In duelling bandwagon campaigns, Canadian Pacific Railway Ltd. 's directors and executives will embark on a road show this week, just days before activist investor Bill Ackman arrives in Toronto to promote his pick for a new CP chief executive officer.

Each side in the proxy battle is hoping to persuade institutional investors to support their vision for making the Calgary-based railway more efficient.

In a new letter to employees, CP CEO Fred Green said the railway has a solid plan in place to reduce its operating ratio, a key indicator of productivity that measures costs as a percentage of revenue.

"Starting this week, members of our board and management team are going on the road to meet with investors and discuss the significant progress we made against our multiyear plan," Mr. Green said in the letter.

A lower operating ratio is better, but CP posted a ratio of 81.3 per cent last year, lagging rival Canadian National Railway Co.'s industry-leading 63.5 per cent. In meetings scheduled for Canada and the United States this week and next, CP will detail its strategy for reducing its operating ratio to an average of 70 per cent to 72 per cent for 2014.

In a 23-page slide presentation to be unveiled to institutional shareholders, CP explains that it plans to decrease its operating ratio by moving more cargo, charging higher freight rates, strengthening its fuel-surcharge program and reducing costs.

Headwinds, however, include CP's defined benefit pensions, depreciation from capital investment and spending on information technology.

RBC Dominion Securities Inc. calculates that CP's improvement program over the next three years will cut 13.8 percentage points off its annual operating ratio, but the headwinds will add four points.

Montreal-based CN's "trans-Canada track faces fewer topographical and weather-related challenges than does CP's," credit rating agency DBRS Ltd. noted in a research report. "CN has consistently reported an operating ratio that leads the market by a wide margin."

Mr. Ackman, chief executive officer of New York-based hedge fund Pershing Square Capital Management LP, wants to replace Mr. Green with Hunter Harrison, who retired as CN's CEO at the end of 2009.

Pershing Square, CP's largest shareholder, began acquiring CP stock last September and now owns a 14.2-per-cent stake.
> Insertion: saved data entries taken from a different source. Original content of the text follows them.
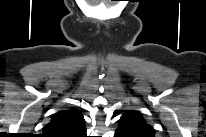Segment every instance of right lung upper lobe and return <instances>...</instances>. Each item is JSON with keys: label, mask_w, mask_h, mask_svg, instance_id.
Masks as SVG:
<instances>
[{"label": "right lung upper lobe", "mask_w": 206, "mask_h": 137, "mask_svg": "<svg viewBox=\"0 0 206 137\" xmlns=\"http://www.w3.org/2000/svg\"><path fill=\"white\" fill-rule=\"evenodd\" d=\"M85 120L75 108L61 110L52 116L51 121L43 127L45 137H84Z\"/></svg>", "instance_id": "1"}]
</instances>
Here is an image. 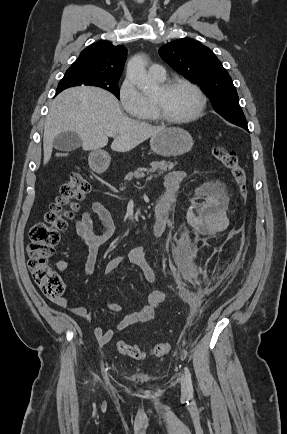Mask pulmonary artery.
<instances>
[{"label": "pulmonary artery", "mask_w": 287, "mask_h": 434, "mask_svg": "<svg viewBox=\"0 0 287 434\" xmlns=\"http://www.w3.org/2000/svg\"><path fill=\"white\" fill-rule=\"evenodd\" d=\"M148 74L155 80L162 81L166 78V71L160 64H152L148 69Z\"/></svg>", "instance_id": "e3ab8cb5"}]
</instances>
Mr. Harrison and five director-nominees, including Mr. Ackman, will converge on a Toronto hotel on Monday for Pershing Square's town hall for CP investors. Mr. Ackman and Mr. Harrison have said they believe the railway's operating ratio can be chopped to 65 per cent by 2015.
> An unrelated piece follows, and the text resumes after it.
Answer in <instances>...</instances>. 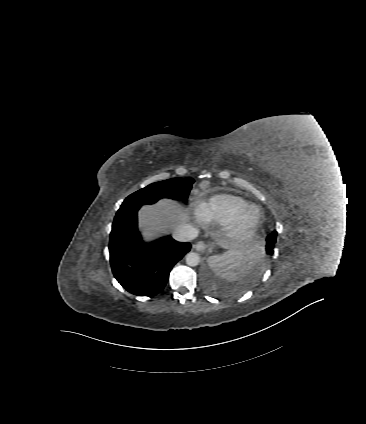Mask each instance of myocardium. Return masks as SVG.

Pershing Square is urging CP shareholders to elect a minority slate of five alternative directors at the railway's annual meeting on May 17 in Calgary: Mr. Ackman and his Pershing Square colleague Paul Hilal, corporate restructuring specialist Gary Colter, former Onex Corp. executive Anthony Melman and Just Energy Group Inc. executive chairwoman Rebecca MacDonald.

Mr. Green kept a low profile in the weeks after Pershing Square disclosed its CP investment in late October. But he has now written two memos to employees in the past two weeks to defend CP's efficiency drive.

CP is strongly backing the current 15 directors, saying they have the experience required to help guide the railway through its recovery plans.

In its presentation, CP argues that there is a "deep understanding of the business for the eight independent directors that have served over 5-10 years" and "fresh perspectives from the six new external directors in the last four years – overall average tenure just over five years." Mr. Green also serves on the railway's board.

After $1.1-billion in capital spending last year, CP is budgeting up to $1.2-billion in capital expenditures in each of 2012, 2013 and 2014. The multiyear investment includes upgrades to CP's Edmonton-to-Winnipeg route, new locomotives and improvements to the main line that carries coal to the Port of Vancouver.